Cientistas usam preservativos na Amazônia e descoberta vira artigo científico

Experimento feito por pesquisadoras na Floresta Amazônica mostrou que as torres construídas por cigarras podem ajudar na troca de gases e na sobrevivência dos insetos.

Um experimento curioso realizado na Floresta Amazônica — que usou 40 preservativos como ferramenta científica — ajudou pesquisadores a desvendar uma função pouco conhecida das chamadas “torres de cigarra”, estruturas cilíndricas de barro construídas por insetos no solo da mata.

Preservativos foram usados por cientistas em pesquisa na Amazônia. - Foto: Redes Sociais
Preservativos foram usados por cientistas em pesquisa na Amazônia. – Foto: Redes Sociais

A pesquisa foi conduzida durante um curso de campo de Formação em Ecologia Quantitativa de 2025 e acabou rendendo um artigo científico publicado em fevereiro de 2026 na revista internacional Biotropica.

As torres, que parecem pequenos cilindros de terra endurecida, são construídas por cigarras na superfície do solo.

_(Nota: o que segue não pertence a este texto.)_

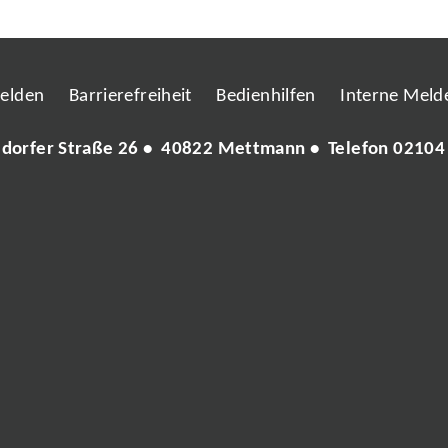
melden
Barrierefreiheit
Bedienhilfen
Interne Melde
ldorfer Straße 26 • 40822 Mettmann • Telefon
02104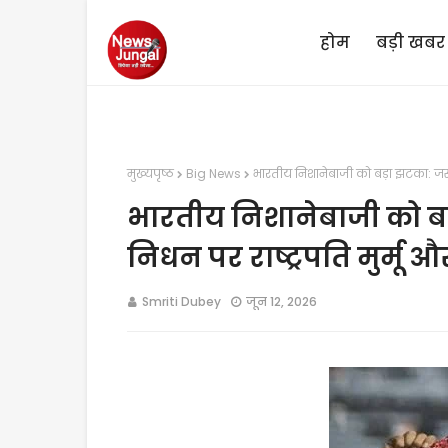
होम
बड़ी खबर
मुख्यपृष्ठ
Big News
भारतीय निशानेबाजी को बड़ा झटका: जसप
भारतीय निशानेबाजी को ब
निधन पर राष्ट्रपति मुर्मू
Smriti Dubey
जून 12, 2026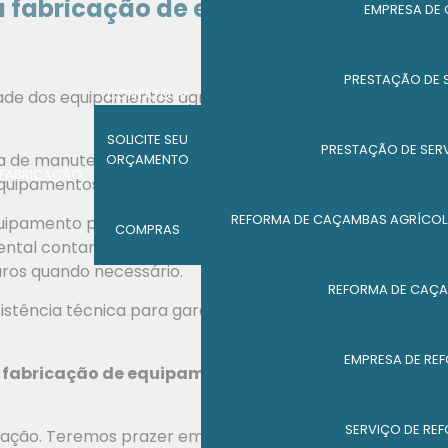
 fabricação de equipamentos
EMPRESA DE
PRESTAÇÃO DE 
CONTATO
dade dos equipamentos agrícolas, é importante seguir
SOLICITE SEU
PRESTAÇÃO DE SER
ica de manutenções preventivas, o cumprimento das
ORÇAMENTO
FABRICAÇÃO
 equipamentos.
REFORMA DE CAÇAMBAS AGRÍCOL
pamento possui suas particularidades e
COMPRAS
mental contar com uma equipe especializada e de
aros quando necessário.
REFORMA DE CAÇA
stência técnica para garantir a qualidade e
EMPRESA DE RE
a
fabricação de equipamentos agrícolas
e sobre a
SERVIÇO DE RE
tação. Teremos prazer em atendê-lo e oferecer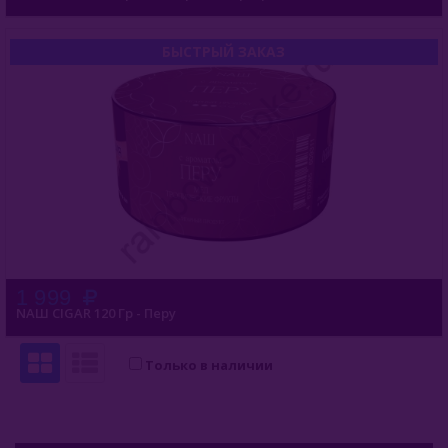
Buta (Иордания)
БЫСТРЫЙ ЗАКАЗ
Bonche (Россия)
B3 (Россия)
Chabacco (Россия)
Daim (Турция)
DarkSide (Россия)
Deus (Россия)
1 999
NАШ CIGAR 120 Гр - Перу
Dogma (Россия)
Endorphin (Россия)
Только в наличии
Fasil (Турция)
Fumari (США)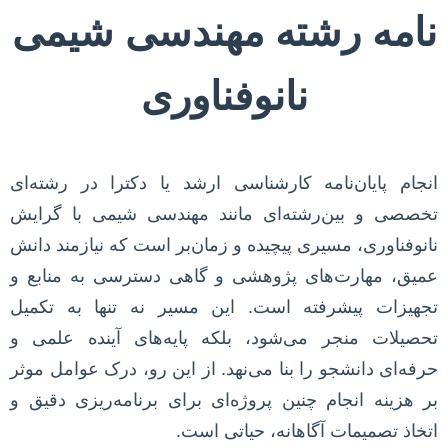
نامه رشته مهندسی شیمی
نانوفناوری
انجام پایان‌نامه کارشناسی ارشد یا دکترا در رشته‌ای
تخصصی و بین‌رشته‌ای مانند مهندسی شیمی با گرایش
نانوفناوری، مسیری پیچیده و زمان‌بر است که نیازمند دانش
عمیق، مهارت‌های پژوهشی و گاهی دسترسی به منابع و
تجهیزات پیشرفته است. این مسیر نه تنها به تکمیل
تحصیلات منجر می‌شود، بلکه پایه‌های آینده علمی و
حرفه‌ای دانشجو را بنا می‌نهد. از این رو، درک عوامل موثر
بر هزینه انجام چنین پروژه‌ای برای برنامه‌ریزی دقیق و
اتخاذ تصمیمات آگاهانه، حیاتی است.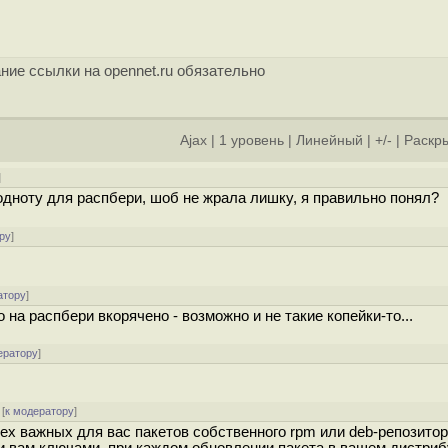
ние ссылки на opennet.ru обязательно
Ajax
|
1 уровень
|
Линейный
|
+/-
|
Раскры
]
годноту для распбери, шоб не жрала лишку, я правильно понял?
ру
]
атору
]
о на распбери вкорячено - возможно и не такие копейки-то...
ератору
]
[
к модератору
]
ех важных для вас пакетов собственного rpm или deb-репозитор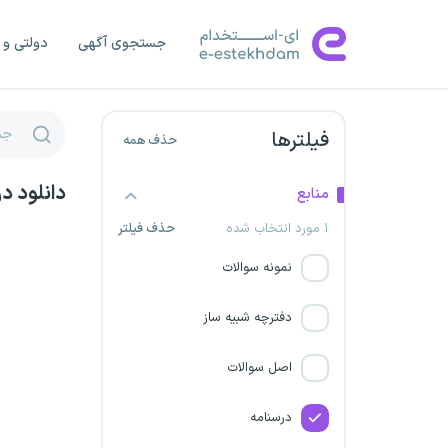
شرکت مجتمع فولاد نیک
جستجوی آگهی
دولتی و 
صدرای توس
موسسه عالی آموزش و پژوهش
فیلترها
حذف همه
مدیریت و برنامه ریزی
دانلود د
منابع
شرکت فولاد مهر سهند
۱ مورد انتخاب شده
حذف فیلتر
تبلیغات اسلامی
نمونه سوالات
فولاد شادگان
دفترچه شبیه ساز
اداره کل پست ایران
اصل سوالات
شرکت فولاد جهان آرا اروند
درسنامه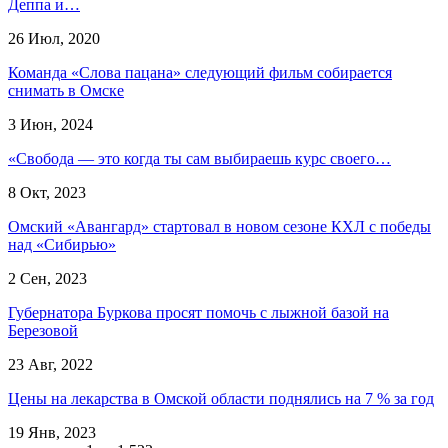
Деппа и…
26 Июл, 2020
Команда «Слова пацана» следующий фильм собирается
снимать в Омске
3 Июн, 2024
«Свобода — это когда ты сам выбираешь курс своего…
8 Окт, 2023
Омский «Авангард» стартовал в новом сезоне КХЛ с победы
над «Сибирью»
2 Сен, 2023
Губернатора Буркова просят помочь с лыжной базой на
Березовой
23 Авг, 2022
Цены на лекарства в Омской области поднялись на 7 % за год
19 Янв, 2023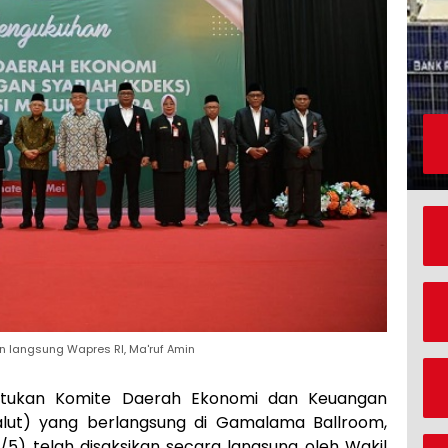
 langsung Wapres RI, Ma'ruf Amin
tukan Komite Daerah Ekonomi dan Keuangan
alut) yang berlangsung di Gamalama Ballroom,
0/5) telah disaksikan secara langsung oleh Wakil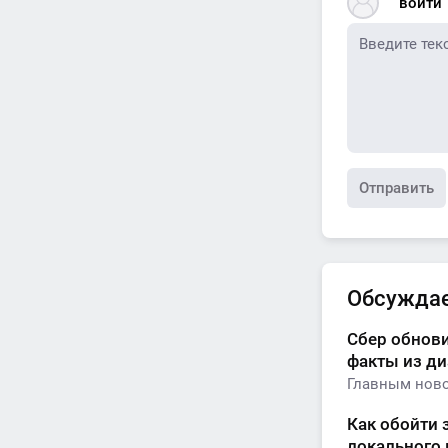
войти
Отправить
Обсужда
Сбер обнови
факты из д
Главным ново
Как обойти 
локального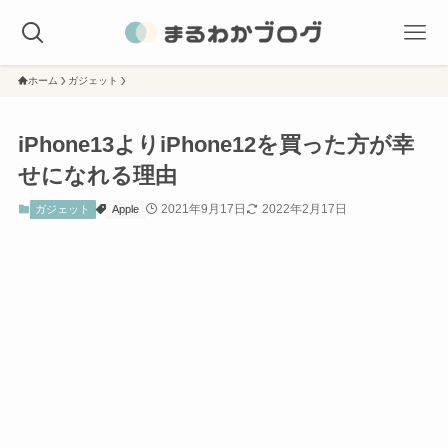
ホーム
ガジェット
iPhone13よりiPhone12を買った方が幸
せになれる理由
2021年9月17日
2022年2月17日
ガジェット
Apple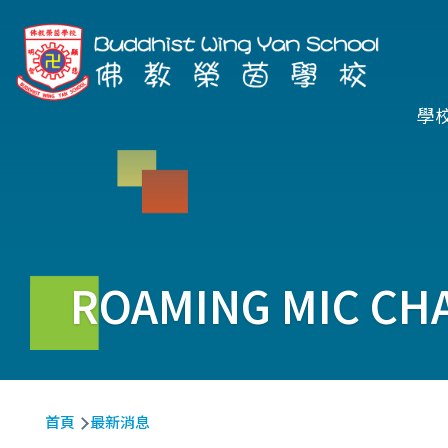
移至主內容
Ma
學
na
ROAMING MIC CH
導
首頁
最新消息
航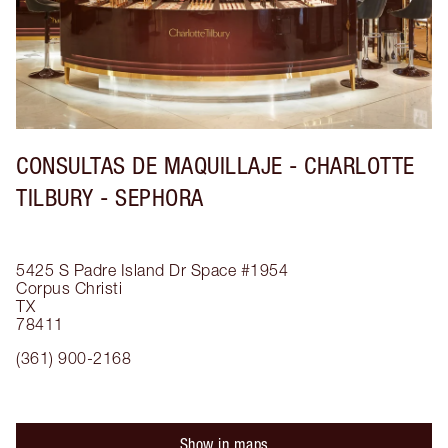
CONSULTAS DE MAQUILLAJE - CHARLOTTE
TILBURY - SEPHORA
5425 S Padre Island Dr
Space #1954
Corpus Christi
TX
78411
(361) 900-2168
Show in maps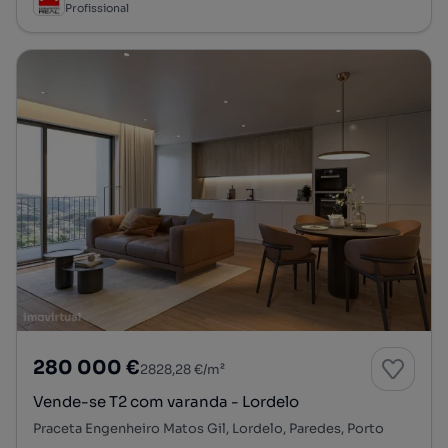
Profissional
280 000 €
2828,28 €/m²
Vende-se T2 com varanda - Lordelo
Praceta Engenheiro Matos Gil, Lordelo, Paredes, Porto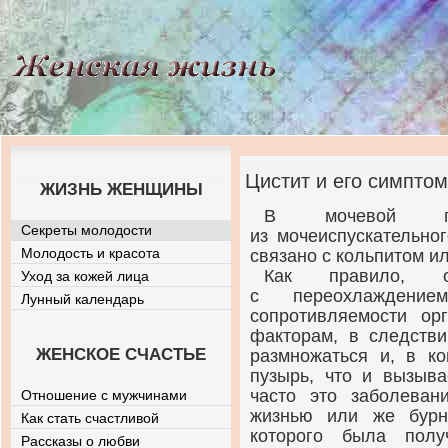
Цистит и его симпто
ЖИЗНЬ ЖЕНЩИНЫ
В мочевой пу
Секреты молодости
из мочеиспускательно
Молодость и красота
связано с кольпитом и
Как правило, о
Уход за кожей лица
с переохлаждени
Лунный календарь
сопротивляемости ор
факторам, в следстви
ЖЕНСКОЕ СЧАСТЬЕ
размножаться и, в ко
пузырь, что и вызыва
часто это заболеван
Отношение с мужчинами
жизнью или же бурн
Как стать счастливой
которого была полу
Рассказы о любви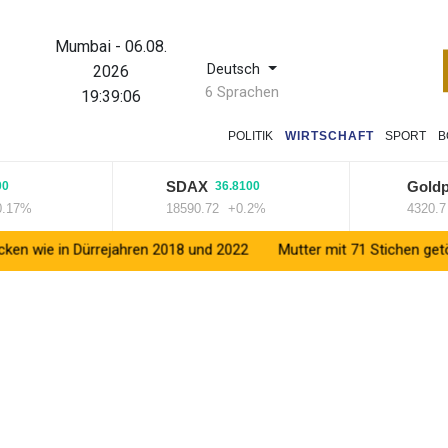
Mumbai
-
06.08.
Deutsch
2026
6 Sprachen
19:39:06
POLITIK
WIRTSCHAFT
SPORT
B
SDAX
Goldpreis
36.8100
%
18590.72
+0.2%
4320.7
+0.
n Dürrejahren 2018 und 2022
Mutter mit 71 Stichen getötet und Le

Apesar de serem comuns em áreas de floresta tropical, cientistas ainda tentam entender qual é exatamente a função dessas estruturas.

A hipótese dos pesquisadores

O grupo de ecólogos levantou a hipótese de que as torres poderiam ajudar na regulação fisiológica das cigarras, funcionando como um mecanismo que facilita a troca de gases entre o interior do solo e o ambiente externo.

Para testar a ideia, surgiu uma solução criativa. Como vedar a abertura das torres sem destruir a estrutura? Uma das pesquisadoras sugeriu usar preservativos.

O experimento na floresta

Os cientistas colocaram preservativos sobre as torres de cigarra para vedar temporariamente a abertura das estruturas, impedindo a circulação de ar.

Ao todo, 40 torres foram vedadas durante o experimento. A ideia era observar se a interrupção da troca de gases provocaria alguma alteração no desenvolvimento das estruturas. Os resultados chamaram atenção.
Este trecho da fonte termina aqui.